Quote:
Originally Posted by
Ken Ross 
nu02wrx, did you notice whether the Movie Mode allowed you to engage micro dimming?
Well, last year's ES series sets had no option whatsoever for any control over micro-dimming. And they told you nothing about when it is active and when it isn't. It turns out it is forced on in Standard, Dynamic, and Natural modes, and forced off in Movie mode, with no way to set it on or off. And there was nothing in the menus for it. It was just off no matter what in movie mode and we had no option.
The same for the auto-dimming (which some refer to as CE-dimming). Auto-dimming automatically dims the screen when the screen hits a certain threshold of darkness, to try and deepen the dark scenes, but the result is dimming whatever lighter parts are on the screen too. It was most noticeable during end credits of movies, where most of the screen was black, except for some small text - you would see auto-dimming kick in and make the black screen even darker, but the white or lighter text would dim to half it's brightness, looking muddy. That same thing would happen during night scenes, and space scenes,where you see a starscape - most of the screen is black so it's dimmed, but that makes the stars look dull instead of bright.

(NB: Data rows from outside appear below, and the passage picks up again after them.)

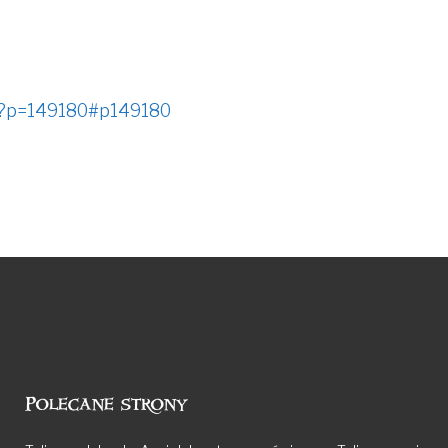
hp?p=149180#p149180
Polecane strony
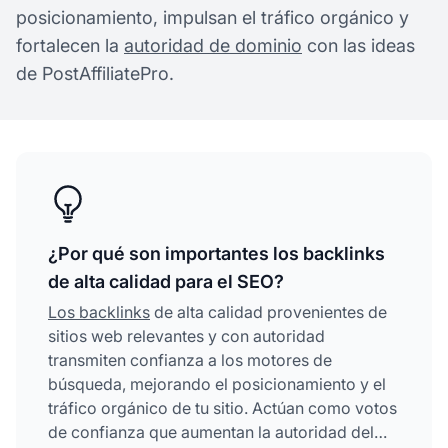
posicionamiento, impulsan el tráfico orgánico y
fortalecen la
autoridad de dominio
con las ideas
de PostAffiliatePro.
¿Por qué son importantes los backlinks
de alta calidad para el SEO?
Los backlinks
de alta calidad provenientes de
sitios web relevantes y con autoridad
transmiten confianza a los motores de
búsqueda, mejorando el posicionamiento y el
tráfico orgánico de tu sitio. Actúan como votos
de confianza que aumentan la autoridad del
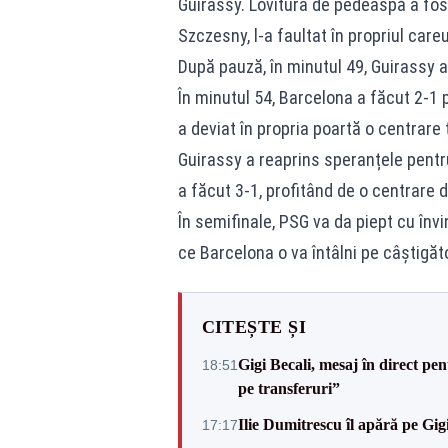
Guirassy. Lovitura de pedeaspă a fos
Szczesny, l-a faultat în propriul car
După pauză, în minutul 49, Guirassy 
În minutul 54, Barcelona a făcut 2-1 
a deviat în propria poartă o centrare
Guirassy a reaprins speranțele pentr
a făcut 3-1, profitând de o centrare 
În semifinale, PSG va da piept cu înv
ce Barcelona o va întâlni pe câștigăt
CITEȘTE ȘI
Gigi Becali, mesaj în direct p
18:51
pe transferuri”
Ilie Dumitrescu îl apără pe Gi
17:17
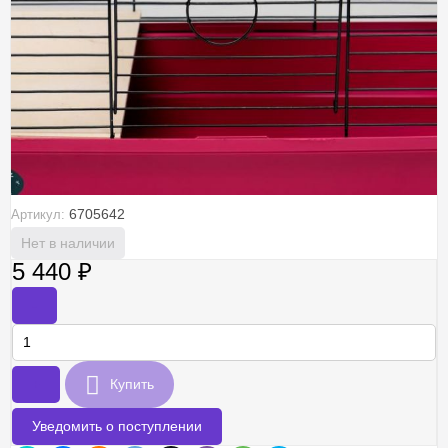
6705642
Артикул:
Нет в наличии
5 440
₽
-
+
Купить
Уведомить о поступлении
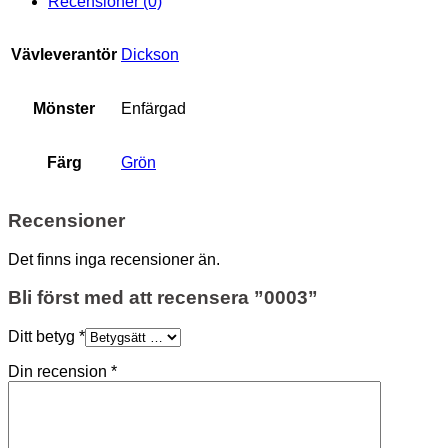
Recensioner (0)
Vävleverantör
Dickson
Mönster
Enfärgad
Färg
Grön
Recensioner
Det finns inga recensioner än.
Bli först med att recensera ”0003”
Ditt betyg
*
Din recension
*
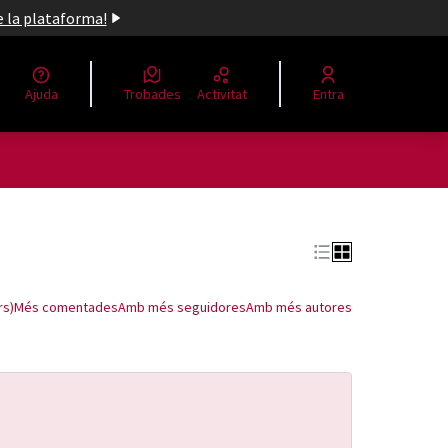
de la plataforma!
Ajuda
Trobades
Activitat
Entra
rs)
Més comentades
Amb més seguidores
Amb més autores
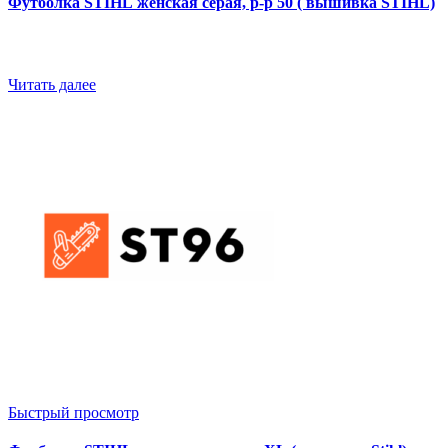
Футболка STIHL женская серая, р-р 50 ( вышивка STIHL)
Читать далее
Быстрый просмотр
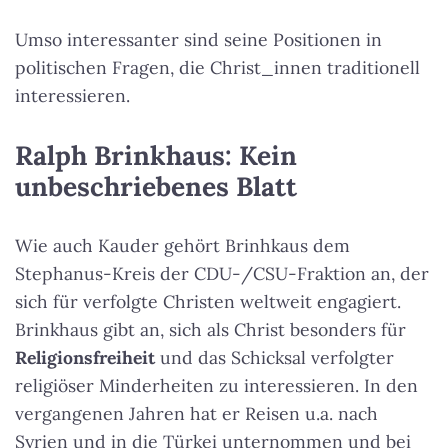
Umso interessanter sind seine Positionen in
politischen Fragen, die Christ_innen traditionell
interessieren.
Ralph Brinkhaus: Kein
unbeschriebenes Blatt
Wie auch Kauder gehört Brinhkaus dem
Stephanus-Kreis der CDU-/CSU-Fraktion an, der
sich für verfolgte Christen weltweit engagiert.
Brinkhaus gibt an, sich als Christ besonders für
Religionsfreiheit
und das Schicksal verfolgter
religiöser Minderheiten zu interessieren. In den
vergangenen Jahren hat er Reisen u.a. nach
Syrien und in die Türkei unternommen und bei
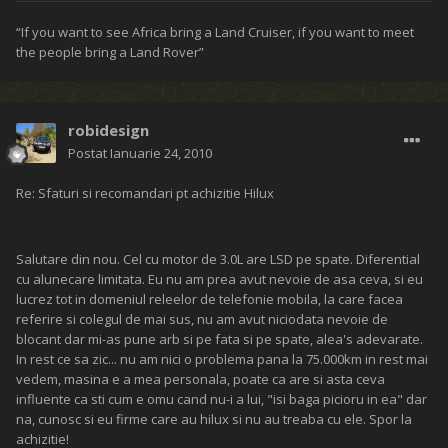
“If you want to see Africa bring a Land Cruiser, if you want to meet
the people bring a Land Rover”
robidesign
Postat
Ianuarie 24, 2010
Re: Sfaturi si recomandari pt achizitie Hilux
Salutare din nou. Cel cu motor de 3.0L are LSD pe spate. Diferential
cu alunecare limitata. Eu nu am prea avut nevoie de asa ceva, si eu
lucrez tot in domeniul releelor de telefonie mobila, la care facea
referire si colegul de mai sus, nu am avut niciodata nevoie de
blocant dar mi-as pune arb si pe fata si pe spate, alea's adevarate.
In rest ce sa zic... nu am nici o problema pana la 75.000km in rest mai
vedem, masina e a mea personala, poate ca are si asta ceva
influente ca sti cum e omu cand nu-i a lui, "isi baga picioru in ea" dar
na, cunosc si eu firme care au hilux si nu au treaba cu ele. Spor la
achizitie!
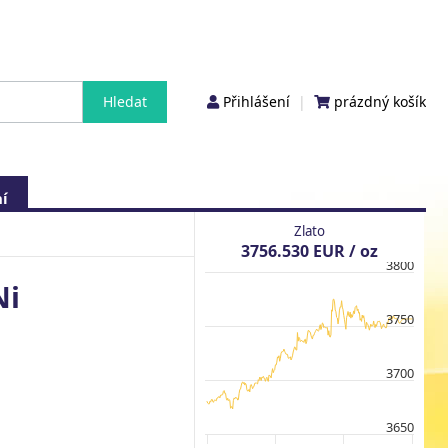
Přihlášení
|
prázdný košík
í
Zlato
3756.530 EUR / oz
3800
Ni
3750
3700
3650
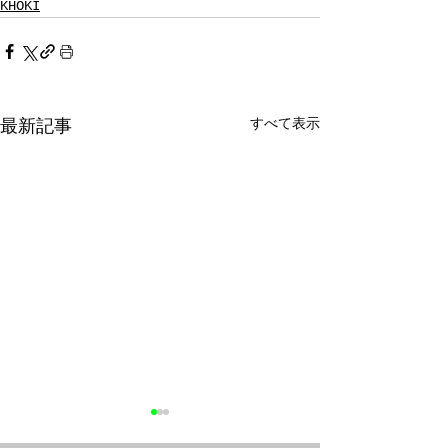
KHOKI
すべて表示
最新記事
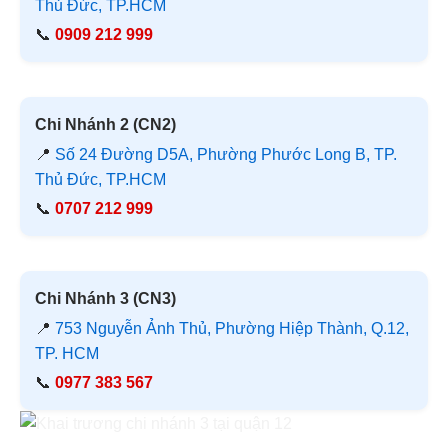
Thủ Đức, TP.HCM
📞
0909 212 999
Chi Nhánh 2 (CN2)
📍
Số 24 Đường D5A, Phường Phước Long B, TP.
Thủ Đức, TP.HCM
📞
0707 212 999
Chi Nhánh 3 (CN3)
📍
753 Nguyễn Ảnh Thủ, Phường Hiệp Thành, Q.12,
TP. HCM
📞
0977 383 567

You could see the difference immediately in those types of scenes by going back and forth between movie mode and standard mode - movie mode lost it's deeper blacks, but the other objects in the screen (stars, credits, etc) were full brightness. Sadly, not a single review mentioned anything last year about movie mode not using micro-dimming. Samsung keeps a lot of these things to themselves.
You could "disable" auto-dimming by bumping the brightness up to around 50-60; the higher the brightness setting, the less the screen would auto-dim, until at some point it would just be essentially disabled. Setting the brightness super-high raised the threshold for when the screen's auto-dimming would kick in. Of course then the screen would look waaay to bright, so somebody in the thread figured out a trick: lower the offsets evenly under the white balance setting in the advanced menu - that would drop the brightness back down to compensate for the higher brightness setting - sort of cancelling out the higher brightness setting, and this would essentially disable auto-dimming because as long as the brightness was set at 50-60, auto dimming wouldn't kick in. It didn't take the offsets into account, so it was a neat way to "disable" the auto-dimming without actually having any setting to do that.
This was discussed in some detail for a while in the ES8000 thread, that's how we finally discovered it's forced off in movie mode and forced on in all other modes. I was hoping they would find a way to get the blacks deeper this year without the full-screen dimming. At least if we had control over that "feature" I would be happy.